Use of analytics in eDiscovery is gaining momentum and gradually becoming a mainstay in the industry. Analytics allows you to investigate a data collection, separate the wheat from the chaff and zero in on highly relevant data. The ultimate goal is to quickly build the facts of a case in an efficient and cost effective manner, by excluding irrelevant information and reducing document collections, and by grouping documents together by relevance, issues or similarity. Courts recognize that analytics tools save time and significantly reduce the cost of eDiscovery. Standard key features include:
Concept Clusters – Documents and emails, etc., are analyzed based on their text and complex algorithms group documents together based on their conceptual similarity. Even though the words within the documents may be different, documents will still be grouped together if they are conceptually similar.
Concept Search – Text is searched based on the association of words rather than keywords.
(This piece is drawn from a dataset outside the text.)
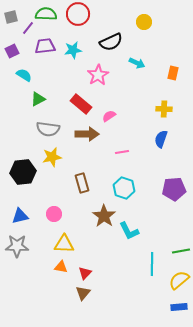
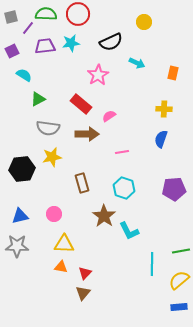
cyan star: moved 2 px left, 7 px up
gray semicircle: moved 1 px up
black hexagon: moved 1 px left, 3 px up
The results of a concept search are conceptually related to the text selected or the example document submitted, and the most relevant documents are returned first. Concept search is an extremely powerful tool that can be used to quickly learn about a topic, uncover relevant and/or underlying relationships that a keyword search cannot find.
Near Dupe – Deduplication removes documents that are 100% duplicative, but what happens when related documents are only 99% similar, or when there are various versions of the same document? Near Dupe (ND) detection identifies similar documents and groups them together. In near dupe detection, one document is selected as the “pivot” document of the group and the others in the group are then compared to it.
Email Threading – Also known as “Conversation Threading,” email threading identifies subsets of emails, and emails that belong to the same thread, such as replies to an email. Email threading gives you the option to suppress duplicates during review.
Predictive Coding (TAR) – In its simplest terms, predictive coding allows you to train the computer to find the documents you are looking for, such as responsive documents to a document request. Reviewers code a sample set of documents and submit them to the analytics tool, which then goes through the remaining documents to conceptually find similar documents and categorizes or codes them accordingly. With predictive coding, you can reduce your review set of documents by as much as 90%.